By the way, http://www.cdc.gov/ appears to be functioning well -- and providing current information on this H1N1 outbreak. On the other hand, the World Health Organization site, http://www.who.int/, has been down all day. Wonder how robust a server farm WHO has?

ABCnews.com televises death of Bea Arthur



Writing for the Web has its own special rules, most importantly that you must be concise. Writing headlines for the Web can be even trickier. I was a little surprised to find that ABC News televised the death of Bea Arthur. But it said so right on the screen: "Watch: Bea Arthur Dies..." Sounds kind of creepy!




Update, 4/27/2009

Amazingly, the topic of today's Alertbox by Jakob Nielsen is how hard it is to write headlines for the Web, and how the BBC excels at it:

World's Best Headlines: BBC News
Summary: Precise communication in a handful of words? The editors at BBC News achieve it every day, offering remarkable headline usability.

It's hard enough to write for the Web and meet the guidelines for concise, scannable, and objective content. It's even harder to write Web headlines, which must be: short (because people don't read much online); rich in information scent, clearly summarizing the target article; front-loaded with the most important keywords (because users often scan only the beginning of list items); understandable out of context (because headlines often appear without articles, as in search engine results); and predictable, so users know whether they'll like the full article before they click (because people don't return to sites that promise more than they deliver). For several years, I've been very impressed with BBC News headlines, both on the main BBC homepage and on its dedicated news page. Most sites routinely violate headline guidelines, but BBC editors consistently do an awesome job.

See: http://www.useit.com/alertbox/headlines-bbc.html

Wednesday, April 22, 2009

Maureen Dowd: Coy about Twitter

Maureen Dowd's column in The New York Times today offers a coy interview with the founders of Twitter. In a face-to-face interview, she asked Biz Stone and Evan Williams to limit their answers to 140 characters -- the same as Twitter.


They ended up breaking that limit, but not by much.


At the end of the interview, Dowd asked:


ME: I would rather be tied up to stakes in the Kalahari Desert, have honey
poured over me and red ants eat out my eyes than open a Twitter account. Is
there anything you can say to change my mind?


On a hunch, I looked Maureen Dowd up on Twitter. Guess what I found...


Tuesday, April 14, 2009

In the news: Miley Cyrus and Hannah Montana



The number one movie right now is Hannah Montana.

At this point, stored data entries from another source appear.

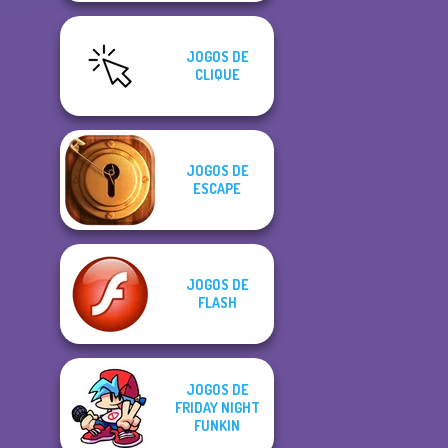
JOGOS DE
CLIQUE
JOGOS DE
ESCAPE
JOGOS DE
FLASH
JOGOS DE
FRIDAY NIGHT
FUNKIN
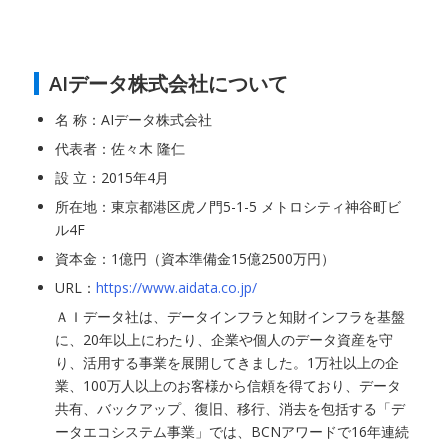
AIデータ株式会社について
名 称：AIデータ株式会社
代表者：佐々木 隆仁
設 立：2015年4月
所在地：東京都港区虎ノ門5-1-5 メトロシティ神谷町ビ
ル4F
資本金：1億円（資本準備金15億2500万円）
URL：
https://www.aidata.co.jp/
ＡＩデータ社は、データインフラと知財インフラを基盤
に、20年以上にわたり、企業や個人のデータ資産を守
り、活用する事業を展開してきました。1万社以上の企
業、100万人以上のお客様から信頼を得ており、データ
共有、バックアップ、復旧、移行、消去を包括する「デ
ータエコシステム事業」では、BCNアワードで16年連続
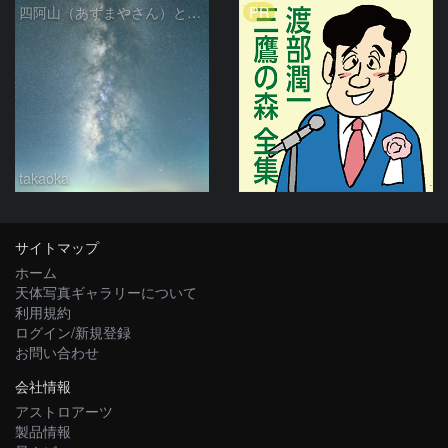
PR
四阿山（あずまやさん）と立ち昇る夏の銀河
takaoka
サイトマップ
ホーム
天体写真ギャラリーについて
利用規約
ログイン/新規登録
お問い合わせ
会社情報
アストロアーツ
製品情報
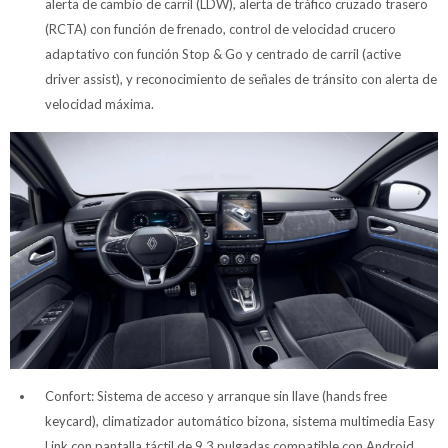
alerta de cambio de carril (LDW), alerta de tráfico cruzado trasero
(RCTA) con función de frenado, control de velocidad crucero
adaptativo con función Stop & Go y centrado de carril (active
driver assist), y reconocimiento de señales de tránsito con alerta de
velocidad máxima.
Confort: Sistema de acceso y arranque sin llave (hands free
keycard), climatizador automático bizona, sistema multimedia Easy
Link con pantalla táctil de 9,3 pulgadas compatible con Android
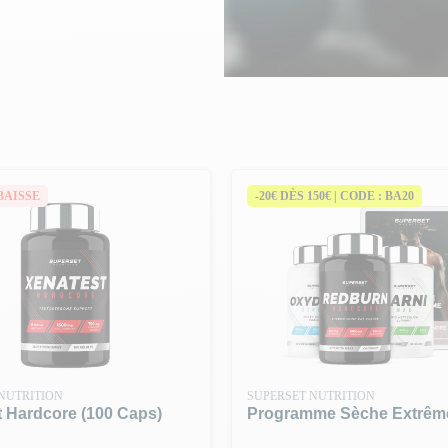
BAISSE
-20€ DÈS 150€ | CODE : BA20
NUTRITION
SUPERSET NUTRITION
 Hardcore (100 Caps)
Programme Sèche Extrêm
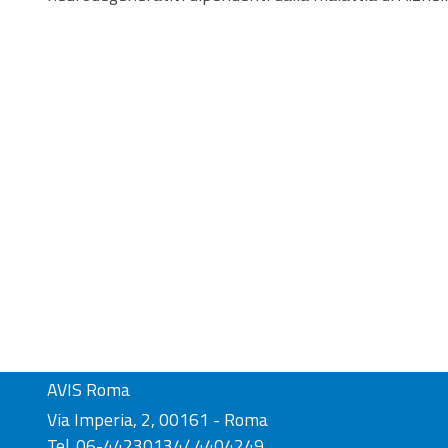
AVIS Roma
Via Imperia, 2, 00161 - Roma
Tel. 06-44230134/ 4404249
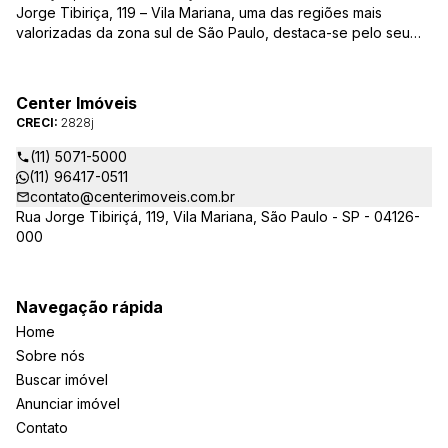
Jorge Tibiriça, 119 – Vila Mariana, uma das regiões mais
valorizadas da zona sul de São Paulo, destaca-se pelo seu
pioneirismo e alta qualidade na prestação de serviços. É
reconhecida pelo mercado imobiliário como uma das mais
atuantes imobiliárias da região, credenciada junto ao Conselho
Center Imóveis
Regional dos Corretores de Imóveis (CRECI) e associada ao
CRECI:
2828j
Sindicato das Empresas de Compra, Venda, Locação e
Administração de Imóveis Residenciais e Comerciais de São
(11) 5071-5000
Paulo (SECOVI).
(11) 96417-0511
contato@centerimoveis.com.br
Rua Jorge Tibiriçá, 119, Vila Mariana, São Paulo - SP - 04126-
000
Navegação rápida
Home
Sobre nós
Buscar imóvel
Anunciar imóvel
Contato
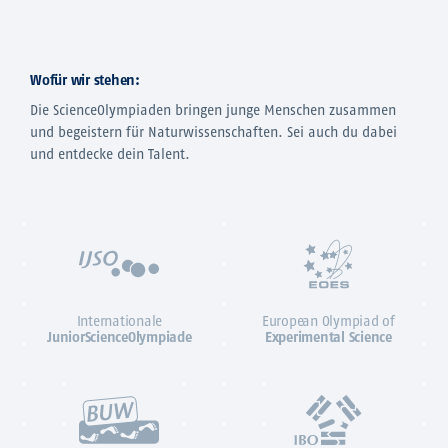
Wofür wir stehen:
Die ScienceOlympiaden bringen junge Menschen zusammen
und begeistern für Naturwissenschaften. Sei auch du dabei
und entdecke dein Talent.
Internationale
European Olympiad of
JuniorScienceOlympiade
Experimental Science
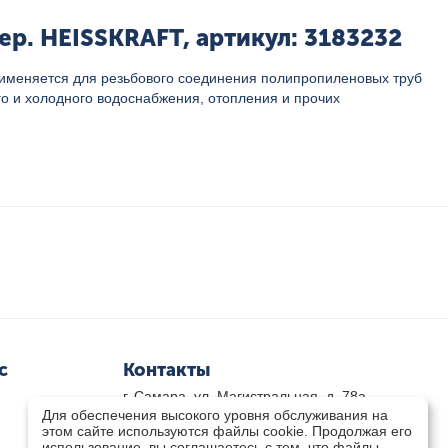
р. HEISSKRAFT, артикул: 3183232
рименяется для резьбового соединения полипропиленовых труб
го и холодного водоснабжения, отопления и прочих
с
Контакты
г. Самара, ул. Магистральная, д. 78а
Для обеспечения высокого уровня обслуживания на
8 800-333-33-79
(звонок бесплатный)
этом сайте используются файлы cookie. Продолжая его
8(846)-211-03-15
использование, вы соглашаетесь с тем, что файлы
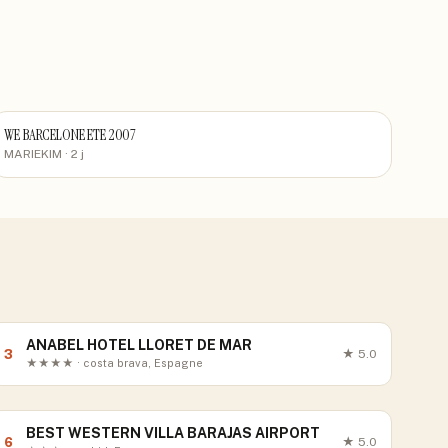
WE BARCELONE ETE 2007
MARIEKIM
· 2 j
ANABEL HOTEL LLORET DE MAR
3
★
5.0
★★★★ · costa brava, Espagne
BEST WESTERN VILLA BARAJAS AIRPORT
6
★
5.0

I was amused when Google News listed as important people in the news Hannah Montana and the young actress who portrays her, Miley Cyrus, at the same time. She also shares Google News billing with Tiger Woods, Barack Obama, and Jesus Christ. Pretty impressive company!




Wednesday, April 01, 2009

A sign of desperation? Microsoft advertises on Google

A fellow named James White posted a thoughtful, detailed item about the proper ways to handle "state" on the Web: how session variables or database drops are the right way to go, and JavaSript countdowns are not.

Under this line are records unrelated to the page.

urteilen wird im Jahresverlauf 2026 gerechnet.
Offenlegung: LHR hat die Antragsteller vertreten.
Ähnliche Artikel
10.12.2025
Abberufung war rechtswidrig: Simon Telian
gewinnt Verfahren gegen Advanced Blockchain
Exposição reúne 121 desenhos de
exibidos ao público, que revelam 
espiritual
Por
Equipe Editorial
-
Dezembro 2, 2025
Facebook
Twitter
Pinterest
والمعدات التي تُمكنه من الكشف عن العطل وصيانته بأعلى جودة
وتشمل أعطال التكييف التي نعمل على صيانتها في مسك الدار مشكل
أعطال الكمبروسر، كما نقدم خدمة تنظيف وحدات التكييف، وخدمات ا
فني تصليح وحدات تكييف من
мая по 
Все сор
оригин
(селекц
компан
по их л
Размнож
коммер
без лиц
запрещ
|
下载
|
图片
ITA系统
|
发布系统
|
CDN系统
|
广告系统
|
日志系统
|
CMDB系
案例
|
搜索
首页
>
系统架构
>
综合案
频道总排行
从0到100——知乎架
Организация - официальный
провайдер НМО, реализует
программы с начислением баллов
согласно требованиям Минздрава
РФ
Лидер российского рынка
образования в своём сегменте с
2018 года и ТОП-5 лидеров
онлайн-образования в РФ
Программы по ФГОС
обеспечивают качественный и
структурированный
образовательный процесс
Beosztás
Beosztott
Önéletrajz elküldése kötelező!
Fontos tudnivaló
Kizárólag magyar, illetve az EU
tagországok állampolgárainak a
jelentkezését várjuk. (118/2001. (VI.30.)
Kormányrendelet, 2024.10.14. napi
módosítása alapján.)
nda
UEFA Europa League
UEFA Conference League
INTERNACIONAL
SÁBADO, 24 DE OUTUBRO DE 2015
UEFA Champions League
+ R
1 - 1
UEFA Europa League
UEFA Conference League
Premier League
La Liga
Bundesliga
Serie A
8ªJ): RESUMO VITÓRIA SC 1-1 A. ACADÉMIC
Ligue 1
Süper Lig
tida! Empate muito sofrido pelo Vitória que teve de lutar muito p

For some reason his post fired up the Google ad machine like nothing you've ever seen. That was surprising enough, but I was astonished to see a Google Adwords ad for: Internet Explorer 8!

Is this a sign that Redmond really is losing to Mountain View? IE has been losing market share to Firefox, and more recently to Google Chrome. Is Microsoft so desperate that they have to buy eyeballs from their arch-rival? This is akin to, say, CBS buying commercial time on ABC to advertise CSI.